Correction of neurovascular deficits in diabetic rats by beta2-adrenoceptor agonist and alpha1-adrenoceptor antagonist treatment: interactions with the nitric oxide system.

Abstract

The aims were to test whether 2 weeks treatment with the beta2-adrenoceptor agonist, salbutamol, or the alpha1-adrenoceptor antagonist, doxazosin, could correct nerve blood flow and conduction velocity deficits in 8 week streptozotocin-diabetic rats and to examine neurovascular mechanisms using co-treatment with the nitric oxide synthase inhibitor, NG-nitro-L-arginine. Sciatic motor conduction velocity, 20.3% reduced by diabetes, was corrected by 88.2 and 88.5% for salbutamol and doxazosin, respectively. A 47.6% diabetic deficit in sciatic nutritive endoneurial blood, was substantially reversed by salbutamol (117.0%) and doxazosin (61.0%) treatment.
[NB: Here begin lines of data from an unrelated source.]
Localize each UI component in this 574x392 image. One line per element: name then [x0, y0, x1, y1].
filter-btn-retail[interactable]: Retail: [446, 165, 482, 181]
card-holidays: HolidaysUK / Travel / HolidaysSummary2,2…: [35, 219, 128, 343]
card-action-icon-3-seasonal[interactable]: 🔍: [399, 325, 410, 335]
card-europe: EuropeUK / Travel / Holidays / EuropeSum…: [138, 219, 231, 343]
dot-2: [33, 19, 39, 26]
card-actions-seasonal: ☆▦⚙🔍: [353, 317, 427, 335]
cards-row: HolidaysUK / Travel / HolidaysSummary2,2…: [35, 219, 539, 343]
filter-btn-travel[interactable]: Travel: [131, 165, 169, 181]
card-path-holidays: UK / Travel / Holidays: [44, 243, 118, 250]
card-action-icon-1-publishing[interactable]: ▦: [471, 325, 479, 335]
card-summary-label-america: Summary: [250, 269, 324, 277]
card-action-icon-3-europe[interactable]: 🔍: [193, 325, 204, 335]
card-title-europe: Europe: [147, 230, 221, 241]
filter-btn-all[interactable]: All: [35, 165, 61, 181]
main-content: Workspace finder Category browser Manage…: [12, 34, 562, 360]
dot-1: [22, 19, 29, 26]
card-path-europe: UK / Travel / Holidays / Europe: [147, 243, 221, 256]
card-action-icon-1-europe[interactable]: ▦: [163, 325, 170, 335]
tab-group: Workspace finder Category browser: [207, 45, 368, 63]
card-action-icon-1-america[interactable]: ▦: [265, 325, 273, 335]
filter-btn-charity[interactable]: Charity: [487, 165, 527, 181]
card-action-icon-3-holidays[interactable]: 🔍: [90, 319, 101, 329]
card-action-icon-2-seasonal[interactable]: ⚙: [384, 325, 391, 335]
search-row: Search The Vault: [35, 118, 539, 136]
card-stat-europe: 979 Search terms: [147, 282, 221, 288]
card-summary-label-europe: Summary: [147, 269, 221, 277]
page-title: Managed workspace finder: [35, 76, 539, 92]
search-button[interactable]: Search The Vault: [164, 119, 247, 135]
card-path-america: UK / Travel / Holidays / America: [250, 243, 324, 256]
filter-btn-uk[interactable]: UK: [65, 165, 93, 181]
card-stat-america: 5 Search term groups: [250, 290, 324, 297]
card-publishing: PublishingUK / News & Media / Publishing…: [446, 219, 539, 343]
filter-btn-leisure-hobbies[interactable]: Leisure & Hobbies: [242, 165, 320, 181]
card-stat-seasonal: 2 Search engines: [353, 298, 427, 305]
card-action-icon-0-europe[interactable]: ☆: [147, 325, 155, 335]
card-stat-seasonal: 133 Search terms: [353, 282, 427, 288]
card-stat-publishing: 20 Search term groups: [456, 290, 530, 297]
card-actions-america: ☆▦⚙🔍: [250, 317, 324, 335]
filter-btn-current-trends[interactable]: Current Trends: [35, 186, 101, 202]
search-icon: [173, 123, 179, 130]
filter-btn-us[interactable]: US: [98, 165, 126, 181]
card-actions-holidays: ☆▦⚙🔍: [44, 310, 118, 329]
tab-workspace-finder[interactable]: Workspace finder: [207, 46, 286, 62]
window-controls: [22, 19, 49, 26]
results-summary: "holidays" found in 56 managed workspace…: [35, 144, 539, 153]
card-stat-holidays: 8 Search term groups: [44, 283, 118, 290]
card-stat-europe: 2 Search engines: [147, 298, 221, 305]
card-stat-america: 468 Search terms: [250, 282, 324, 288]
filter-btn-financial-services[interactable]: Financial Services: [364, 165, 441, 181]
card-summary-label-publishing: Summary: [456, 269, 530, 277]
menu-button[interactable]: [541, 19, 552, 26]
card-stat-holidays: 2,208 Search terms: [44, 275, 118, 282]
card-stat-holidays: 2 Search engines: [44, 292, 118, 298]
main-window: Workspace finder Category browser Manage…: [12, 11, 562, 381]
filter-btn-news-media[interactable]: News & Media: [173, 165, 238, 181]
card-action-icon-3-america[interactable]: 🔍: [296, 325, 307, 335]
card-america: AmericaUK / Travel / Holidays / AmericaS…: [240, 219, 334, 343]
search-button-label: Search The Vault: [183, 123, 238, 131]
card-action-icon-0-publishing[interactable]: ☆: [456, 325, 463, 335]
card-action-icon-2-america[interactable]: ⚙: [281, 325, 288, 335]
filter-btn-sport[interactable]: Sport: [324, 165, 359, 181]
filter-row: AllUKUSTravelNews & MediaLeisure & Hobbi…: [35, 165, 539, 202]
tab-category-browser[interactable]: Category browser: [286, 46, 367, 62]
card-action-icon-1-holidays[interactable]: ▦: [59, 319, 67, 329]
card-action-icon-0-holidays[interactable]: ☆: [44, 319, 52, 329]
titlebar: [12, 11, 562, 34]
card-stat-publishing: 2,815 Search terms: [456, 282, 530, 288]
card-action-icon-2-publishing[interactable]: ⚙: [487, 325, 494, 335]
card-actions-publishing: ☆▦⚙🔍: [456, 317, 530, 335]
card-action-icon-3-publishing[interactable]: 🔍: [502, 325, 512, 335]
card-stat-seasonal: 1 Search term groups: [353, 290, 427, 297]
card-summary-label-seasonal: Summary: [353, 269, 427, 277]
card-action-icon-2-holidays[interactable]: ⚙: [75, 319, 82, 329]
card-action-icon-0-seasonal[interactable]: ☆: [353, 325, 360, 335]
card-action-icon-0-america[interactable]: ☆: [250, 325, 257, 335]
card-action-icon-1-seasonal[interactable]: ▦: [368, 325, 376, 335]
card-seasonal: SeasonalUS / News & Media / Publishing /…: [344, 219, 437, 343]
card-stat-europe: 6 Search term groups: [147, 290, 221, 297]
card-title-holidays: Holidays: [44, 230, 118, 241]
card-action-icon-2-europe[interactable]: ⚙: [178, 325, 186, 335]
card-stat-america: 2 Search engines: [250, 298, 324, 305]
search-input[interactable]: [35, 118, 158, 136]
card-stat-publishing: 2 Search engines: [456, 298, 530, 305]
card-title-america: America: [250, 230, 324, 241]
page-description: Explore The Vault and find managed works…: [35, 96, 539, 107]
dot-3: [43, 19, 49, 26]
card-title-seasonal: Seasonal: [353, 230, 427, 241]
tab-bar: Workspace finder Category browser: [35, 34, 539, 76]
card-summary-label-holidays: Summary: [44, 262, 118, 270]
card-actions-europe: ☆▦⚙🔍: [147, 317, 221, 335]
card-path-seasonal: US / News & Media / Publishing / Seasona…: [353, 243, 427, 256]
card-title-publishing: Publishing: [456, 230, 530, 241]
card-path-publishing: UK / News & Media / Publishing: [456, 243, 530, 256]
The effects of alpha1-adrenoceptor blockade and beta2-adrenoceptor stimulation on nerve blood flow and conduction velocity were almost completely (76.7-91.7%) attenuated by NG-nitro-L-arginine co-treatment. Thus, the data stress the importance of vasa nervorum alpha1 and beta2 adrenoceptors and the permissive role of nitric oxide in nerve blood flow control mechanisms. They also indicate that beta2-adrenoceptor agonists may be suitable for clinical trials of diabetic neuropathy.